As the son of Jews who had joined the Church of England and then lapsed from that and now saw themselves as not quite English without being unimpeachably Jewish either, I was highly susceptible to these images of cheerfully imperfect assimilation. I felt at home in the not-quite-England they depicted, in a way that I never quite did in the real England, where, at the schools I attended, being of Jewish descent was more like a mild disability than something to be proud of or even indifferent toward.

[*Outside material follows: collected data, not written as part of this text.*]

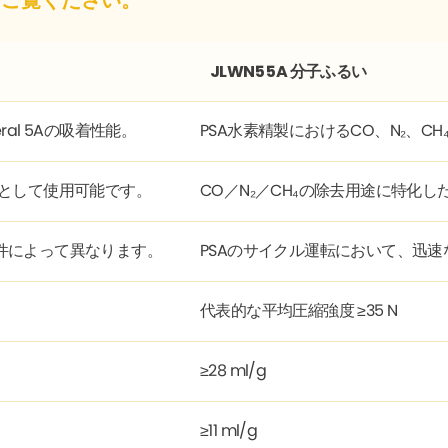
JLWN5 5A 分子ふるい
al 5Aの吸着性能。
PSA水素精製におけるCO、N₂、
層として使用可能です。
CO／N₂／CH₄の除去用途に特化し
件によって異なります。
PSAのサイクル運転において、迅
代表的な平均圧縮強度 ≥35 N
≥28 ml/g
≥11 ml/g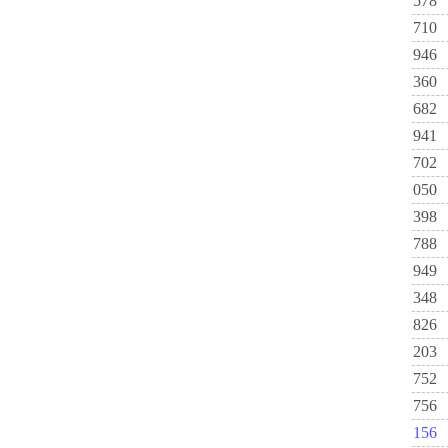
578
710
946
360
682
941
702
050
398
788
949
348
826
203
752
756
156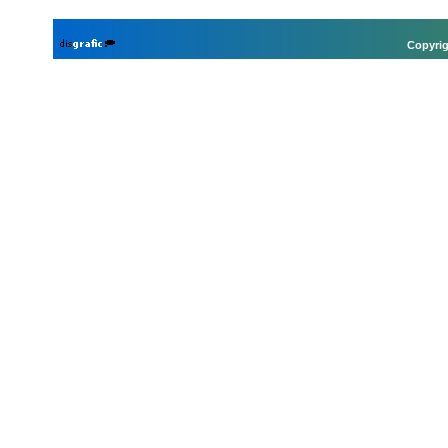
Copyrig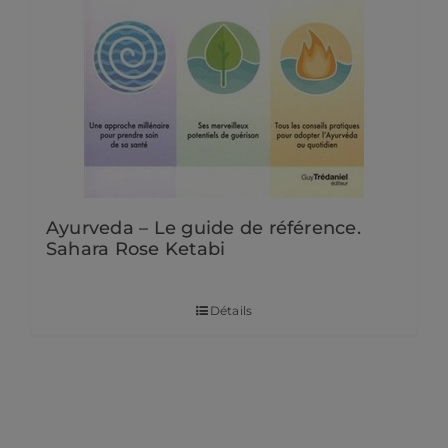
Ayurveda – Le guide de référence.
Sahara Rose Ketabi
22,00
€
Détails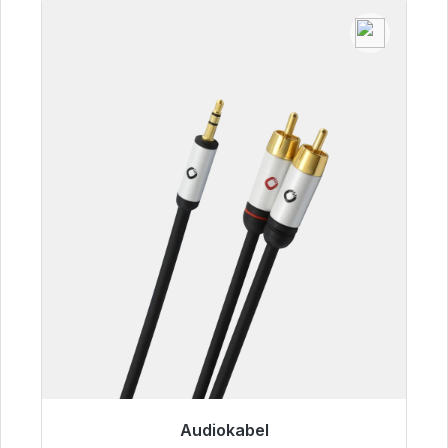
Audiokabel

None of which is of any consequence to Augustus, thank God, who likes the books for straightforward reasons, above all Captain Haddock’s torrents of invective, which he reproduces faithfully at the top of his voice all day as he runs around the house:
Pockmark! Jellyfish! Bashi-bazouk!
(Now, older, he does the same, only with rap lyrics, inserting a silent beat for the “fucker” part of “motherfucker” if he thinks an adult may be listening, so that the songs sound like strange, hiccuping incantations to his mother.)

Since I can’t read to him this evening, we talk about the books instead. I tell him I’ve just been in Chicago, the main setting for
Tintin in America
. It occurs to me that the developments I passed through earlier, with their look of having sprung up overnight, are just like the town Tintin passes through in that book, the one that springs up instantaneously around an oil prospector’s freshly discovered gusher: banks and hotels fully built by noon, traffic lights, cops, and zoning ordinances in place by mid-afternoon. But he is less interested in my analogy than I am and soon interrupts me, speaking in a Chinese accent, or at least his version of my version of a Chinese accent:

“I am going to cut off your head.”

The phrase startles me, though I recognize it at once. It comes from our favorite Tintin book,
The Blue Lotus
, or, as I have somehow permitted myself to call it,
The Brue Rotus
; regressing, in my son’s company, to the soft racism that pervaded the world of my own childhood, where nobody thought twice about mimicking foreign accents for a cheap laugh. The Tintin books, being all about encounters with foreigners, encourage this kind of low humor when it comes to reading them aloud. They contain a great deal of the comic racial stereotyping characteristic of their time. Being of my own time, I have felt obliged to talk about this with my son, explaining to him that the comedy is okay only because it is directed equally at all cultures, including Tintin’s own, and because it is also largely without malice.